[parisc-linux] itlb miss handler optimizations!

Carlos O'Donell carlos@baldric.uwo.ca
Fri, 25 Jul 2003 03:04:50 -0400


--mYCpIKhGyMATD0i+
Content-Type: text/plain; charset=us-ascii
Content-Disposition: inline


pa,

Lamont and myself were discussing the lightweight syscall
implementations and ran across some interesting itlb optimizations.

We first looked at the itlb_miss_XX functions, where XX is one of 11 or
20 wether your kernel is 32 or 64-bits respectively. And we saw that
there is an interlocked 'or' that nullifies a compare and branch. This
as Lamont argued, isn't as optimal as possible. 

Before:
	mfsp current space
	/* if faulting space is kernel space that's okay */
	or with nullify the current space and 0.
	/* die bad userpace die */
	cmpb if the faulting space <> current space then die.

Which can mean that branch prediction borks _all_ the time since if
userspace was constantly faulting then there wouldn't be much userspace
left.

Now:
	mfsp current space
	/* branch prediciton forward is winning */
	cmpb to itlb_user_fault if faulting space <> current space.
	/* ... else life is good */


	itlb_user_fault:
	/* Was it the kernel? Oh yeah... that's okay then */
	/* branch prediction winning again! */
	cmpb if the faulting space was 0, then go back up.

The nice part seems to be the predicted branches. Since we still have
one interlock between the mfsp and the cmpb, but the processor is
already filled it's queues with coming insn in the next bit of the itlb.
We keep the processor looking forward in the common case. Maybe it's
early in the morning and I'm not thinking well, but maybe it's Lamonts
ability to convince you of something you aren't sure of :)

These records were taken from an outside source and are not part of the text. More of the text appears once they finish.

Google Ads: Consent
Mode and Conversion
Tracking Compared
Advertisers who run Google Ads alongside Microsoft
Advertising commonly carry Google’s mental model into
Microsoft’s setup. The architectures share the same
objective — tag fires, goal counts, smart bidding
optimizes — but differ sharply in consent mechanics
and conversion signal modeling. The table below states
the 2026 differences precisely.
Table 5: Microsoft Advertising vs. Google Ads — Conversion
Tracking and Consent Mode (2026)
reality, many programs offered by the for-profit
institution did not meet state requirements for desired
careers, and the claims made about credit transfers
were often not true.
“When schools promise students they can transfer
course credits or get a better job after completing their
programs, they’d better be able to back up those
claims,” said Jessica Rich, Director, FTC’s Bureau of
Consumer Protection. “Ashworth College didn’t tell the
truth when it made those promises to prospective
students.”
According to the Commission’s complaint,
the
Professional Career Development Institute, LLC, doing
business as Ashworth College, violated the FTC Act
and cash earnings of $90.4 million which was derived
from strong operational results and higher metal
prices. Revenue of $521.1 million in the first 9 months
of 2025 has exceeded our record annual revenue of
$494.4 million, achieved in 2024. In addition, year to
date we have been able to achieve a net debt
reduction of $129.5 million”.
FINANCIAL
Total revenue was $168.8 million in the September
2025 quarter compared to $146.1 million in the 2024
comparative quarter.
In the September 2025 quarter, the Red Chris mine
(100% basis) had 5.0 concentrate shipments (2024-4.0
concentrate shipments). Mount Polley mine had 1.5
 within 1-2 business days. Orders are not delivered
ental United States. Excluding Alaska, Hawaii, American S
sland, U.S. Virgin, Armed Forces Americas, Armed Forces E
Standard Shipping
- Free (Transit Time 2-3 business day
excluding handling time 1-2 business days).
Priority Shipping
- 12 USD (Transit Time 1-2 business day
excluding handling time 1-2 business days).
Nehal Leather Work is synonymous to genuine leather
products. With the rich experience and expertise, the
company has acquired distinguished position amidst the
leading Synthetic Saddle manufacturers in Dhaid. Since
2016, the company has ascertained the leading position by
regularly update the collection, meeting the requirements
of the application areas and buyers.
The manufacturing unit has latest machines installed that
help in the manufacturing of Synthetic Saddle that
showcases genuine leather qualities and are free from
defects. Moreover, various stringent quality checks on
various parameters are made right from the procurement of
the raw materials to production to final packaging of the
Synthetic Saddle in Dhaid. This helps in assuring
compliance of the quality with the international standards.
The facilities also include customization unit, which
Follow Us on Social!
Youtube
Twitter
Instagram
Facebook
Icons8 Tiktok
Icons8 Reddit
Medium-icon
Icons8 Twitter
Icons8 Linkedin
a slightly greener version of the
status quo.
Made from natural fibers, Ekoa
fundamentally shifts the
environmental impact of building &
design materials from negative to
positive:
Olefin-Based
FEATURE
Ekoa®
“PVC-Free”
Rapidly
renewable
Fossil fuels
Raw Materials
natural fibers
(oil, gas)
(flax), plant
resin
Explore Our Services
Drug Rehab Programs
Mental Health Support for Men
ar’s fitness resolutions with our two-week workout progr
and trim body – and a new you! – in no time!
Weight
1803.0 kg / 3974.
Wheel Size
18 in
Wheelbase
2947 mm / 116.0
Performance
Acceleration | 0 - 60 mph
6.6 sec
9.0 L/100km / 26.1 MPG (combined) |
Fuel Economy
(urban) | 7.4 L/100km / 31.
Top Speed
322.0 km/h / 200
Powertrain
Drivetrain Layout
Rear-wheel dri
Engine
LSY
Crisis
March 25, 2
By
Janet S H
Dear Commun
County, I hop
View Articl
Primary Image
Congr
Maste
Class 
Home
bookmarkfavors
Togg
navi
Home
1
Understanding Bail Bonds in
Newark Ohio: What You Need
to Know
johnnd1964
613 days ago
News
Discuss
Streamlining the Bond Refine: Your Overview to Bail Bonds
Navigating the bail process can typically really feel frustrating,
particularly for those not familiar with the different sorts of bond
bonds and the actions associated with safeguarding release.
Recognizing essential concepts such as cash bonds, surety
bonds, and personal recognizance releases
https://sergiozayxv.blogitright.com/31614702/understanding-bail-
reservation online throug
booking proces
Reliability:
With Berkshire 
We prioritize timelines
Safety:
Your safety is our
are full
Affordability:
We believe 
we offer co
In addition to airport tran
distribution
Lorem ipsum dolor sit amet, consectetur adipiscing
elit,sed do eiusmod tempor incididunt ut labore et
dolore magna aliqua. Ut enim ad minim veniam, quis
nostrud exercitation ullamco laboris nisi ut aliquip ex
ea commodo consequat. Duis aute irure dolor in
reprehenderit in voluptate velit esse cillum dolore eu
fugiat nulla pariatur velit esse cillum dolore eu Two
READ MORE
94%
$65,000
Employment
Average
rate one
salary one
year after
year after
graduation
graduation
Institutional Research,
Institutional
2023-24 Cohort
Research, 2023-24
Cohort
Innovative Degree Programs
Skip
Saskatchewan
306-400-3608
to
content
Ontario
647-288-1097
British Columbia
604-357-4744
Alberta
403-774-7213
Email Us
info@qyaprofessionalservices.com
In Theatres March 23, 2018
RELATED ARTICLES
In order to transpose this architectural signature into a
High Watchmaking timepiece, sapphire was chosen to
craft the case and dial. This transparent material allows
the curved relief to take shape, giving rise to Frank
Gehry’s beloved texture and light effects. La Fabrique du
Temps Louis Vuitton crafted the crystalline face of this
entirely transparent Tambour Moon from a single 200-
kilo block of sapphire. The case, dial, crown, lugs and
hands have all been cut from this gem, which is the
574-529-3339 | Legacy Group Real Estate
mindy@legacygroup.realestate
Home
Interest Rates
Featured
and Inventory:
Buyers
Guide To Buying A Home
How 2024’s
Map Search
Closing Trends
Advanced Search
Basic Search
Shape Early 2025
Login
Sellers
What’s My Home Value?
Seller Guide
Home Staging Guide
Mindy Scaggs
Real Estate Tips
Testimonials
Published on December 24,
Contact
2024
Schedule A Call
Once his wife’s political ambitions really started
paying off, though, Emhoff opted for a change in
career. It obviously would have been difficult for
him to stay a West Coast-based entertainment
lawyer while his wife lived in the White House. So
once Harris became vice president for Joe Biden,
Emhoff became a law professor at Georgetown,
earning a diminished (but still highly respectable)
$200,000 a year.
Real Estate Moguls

Patch attached. We also moved a zdep to better the forward path during a
set of insn that weren't doing much waiting around for a memory read.

THE PATCH IS UNTESTED! If you want to give it a shot... please do so and
tell us if your box dies^H^H^H^H runs faster :)

Cheers,
Carlos.


--mYCpIKhGyMATD0i+
Content-Type: text/plain; charset=us-ascii
Content-Disposition: attachment; filename="entry.S.diff"

Index: entry.S
===================================================================
RCS file: /var/cvs/linux/arch/parisc/kernel/entry.S,v
retrieving revision 1.98
diff -u -p -r1.98 entry.S
--- entry.S	9 Dec 2002 06:09:08 -0000	1.98
+++ entry.S	25 Jul 2003 06:37:58 -0000
@@ -1535,8 +1535,7 @@ itlb_miss_11:
 	mfctl           %cr25,ptp	/* load user pgd */
 
 	mfsp            %sr7,t0		/* Get current space */
-	or,=            %r0,t0,%r0	/* If kernel, nullify following test */
-	cmpb,<>,n       t0,spc,itlb_fault /* forward */
+	cmpb,<>,n	t0,spc,itlb_user_fault /* forward */
 
 	/* First level page table lookup */
 
@@ -1551,6 +1550,10 @@ itlb_miss_common_11:
 	sh2addl 	 t0,ptp,ptp
 	ldi		_PAGE_ACCESSED,t1
 	ldw		 0(ptp),pte
+
+	/* Running parallel, taken from below 'zdep0' */
+	zdep            spc,30,15,prot  /* create prot id from space */
+
 	bb,>=,n 	 pte,_PAGE_PRESENT_BIT,itlb_fault
 
 	/* Check whether the "accessed" bit was set, otherwise do so */
@@ -1559,7 +1562,7 @@ itlb_miss_common_11:
 	and,<>		t1,pte,%r0	/* test and nullify if already set */
 	stw		t0,0(ptp)	/* write back pte */
 
-	zdep            spc,30,15,prot  /* create prot id from space */
+	/* zdep0 moved back */
 	dep             pte,8,7,prot    /* add in prot bits from pte */
 
 	extru,=		pte,_PAGE_NO_CACHE_BIT,1,r0
@@ -1602,8 +1605,7 @@ itlb_miss_20:
 	mfctl           %cr25,ptp	/* load user pgd */
 
 	mfsp            %sr7,t0		/* Get current space */
-	or,=            %r0,t0,%r0	/* If kernel, nullify following test */
-	cmpb,<>,n       t0,spc,itlb_fault /* forward */
+	cmpb,<>,n	t0,spc,itlb_user_fault	/* forward */
 
 	/* First level page table lookup */
 
@@ -1882,6 +1884,15 @@ kernel_bad_space:
 dbit_fault:
 	b               intr_save
 	ldi             20,%r8
+
+itlb_user_fault:
+	/* User tlb missed for other than his own space. Optimization. */
+#ifdef __LP64__
+	cmpb,=		%r0,t0,itlb_miss_common20 /* backward */
+#else
+	cmpb,=		%r0,t0,itlb_miss_common11 /* backward */
+#endif
+	nop
 
 itlb_fault:
 	b               intr_save

--mYCpIKhGyMATD0i+--